Nunca sabemos cuál es el último tramo del camino, ni dónde estuvo la mitad. La sola referencia cierta es el comienzo y lo demás el tozudo tejer de la existencia. Ignoramos si las cosas pasan sobre nosotros o nosotros cabalgamos sobre ellas, cuánto cambia el paisaje o cómo derivamos entre los límites de nuestro entorno. La crepuscular es edad de repaso, de indulgencia, recapitulación, rescate de la espuma de nuestros recuerdos. Tras una larga pausa temporal, por mera casualidad, encontré a una vieja amiga, residente ahora en su ciudad natal, de la que vuelve a Madrid cuando los ruidosos paisanos revientan tracas y cohetes festivos durante varios días seguidos. Una dama, sumamente atractiva, viajada en tiempos sedentarios, con la difusa cultura de las mujeres de mundo entre cuyas cualidades figuraba saber escuchar o fingir que escuchaba lo que se dijera en su cercanía.

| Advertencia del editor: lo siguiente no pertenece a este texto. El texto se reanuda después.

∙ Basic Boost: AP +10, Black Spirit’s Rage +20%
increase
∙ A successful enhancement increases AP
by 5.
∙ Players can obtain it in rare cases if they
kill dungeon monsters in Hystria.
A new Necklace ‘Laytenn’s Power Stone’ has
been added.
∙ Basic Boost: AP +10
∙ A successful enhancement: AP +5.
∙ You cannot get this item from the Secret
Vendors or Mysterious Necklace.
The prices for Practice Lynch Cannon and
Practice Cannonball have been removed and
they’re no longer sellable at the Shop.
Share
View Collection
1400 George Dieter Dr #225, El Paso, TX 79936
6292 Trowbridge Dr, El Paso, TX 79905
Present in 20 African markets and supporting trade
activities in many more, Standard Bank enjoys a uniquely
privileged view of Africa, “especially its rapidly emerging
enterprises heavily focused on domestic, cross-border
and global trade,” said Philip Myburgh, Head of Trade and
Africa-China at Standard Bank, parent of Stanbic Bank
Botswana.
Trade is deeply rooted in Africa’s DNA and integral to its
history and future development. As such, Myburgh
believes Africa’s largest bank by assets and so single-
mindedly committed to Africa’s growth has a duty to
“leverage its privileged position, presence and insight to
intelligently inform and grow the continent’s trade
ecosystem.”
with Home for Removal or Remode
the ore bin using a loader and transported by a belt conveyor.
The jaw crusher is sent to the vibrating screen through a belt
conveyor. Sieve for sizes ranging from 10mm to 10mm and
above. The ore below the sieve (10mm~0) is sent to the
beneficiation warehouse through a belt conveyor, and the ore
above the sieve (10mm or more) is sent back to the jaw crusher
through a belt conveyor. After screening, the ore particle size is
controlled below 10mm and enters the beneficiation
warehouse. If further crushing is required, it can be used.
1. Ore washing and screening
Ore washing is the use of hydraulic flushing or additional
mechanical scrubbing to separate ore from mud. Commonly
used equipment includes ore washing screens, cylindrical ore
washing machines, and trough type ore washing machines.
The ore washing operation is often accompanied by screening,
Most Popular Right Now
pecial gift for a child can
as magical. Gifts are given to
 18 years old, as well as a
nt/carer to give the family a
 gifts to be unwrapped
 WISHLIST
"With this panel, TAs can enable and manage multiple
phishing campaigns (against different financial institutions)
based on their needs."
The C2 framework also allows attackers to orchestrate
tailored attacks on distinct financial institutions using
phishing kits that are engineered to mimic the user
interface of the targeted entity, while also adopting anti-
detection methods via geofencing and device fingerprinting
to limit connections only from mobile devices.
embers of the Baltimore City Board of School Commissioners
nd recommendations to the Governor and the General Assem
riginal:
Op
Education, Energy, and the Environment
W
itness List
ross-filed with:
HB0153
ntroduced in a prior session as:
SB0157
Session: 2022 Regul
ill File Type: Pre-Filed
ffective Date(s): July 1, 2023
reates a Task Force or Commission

Debió ser en una primavera de los años sesenta, cuando comenzaban a restañarse las costuras de las guerras y privaciones que aquellas gentes padecimos. La recuerdo pilotando por las calles de esta ciudad un Morgan o un MG rojo, biplaza, tocada con un sombrero hongo de paja, el foulard al viento, un jersey de cachemir sobre la blanca camisa de hilo, saliendo del automóvil deportivo con generoso descuido hacia su lencería. Una armoniosa sinfonía rubia natural. Quizá como rescate de épocas tristes y sombrías muchos madrileños se encontraban dispuestos a encadenar diversiones nocturnas y amortizar pesadumbres. En la ciudad proliferaban las boîtes, las salas de fiestas (que eran otra cosa), las terrazas, los jardines con atracciones y bailoteo, la acolchada penumbra de los boleros y las casas de citas clandestinas, como deben ser. Y los colmaos que se improvisaban en lugares aislados de las afueras, aparte de algunos recintos consagrados en Centro. Hace más de treinta años hubo una bocanada de folclore andaluz y se puso de moda en la meseta el baile y el cante flamencos. Hubo un brote más cercano, cuando las clases dirigentes españolas se lanzaron, como locas, en los ochenta mediados, a bailar sevillanas, levantando los brazos y armándose unos líos tremendos con las piernas, con los millones y con el pelotazo.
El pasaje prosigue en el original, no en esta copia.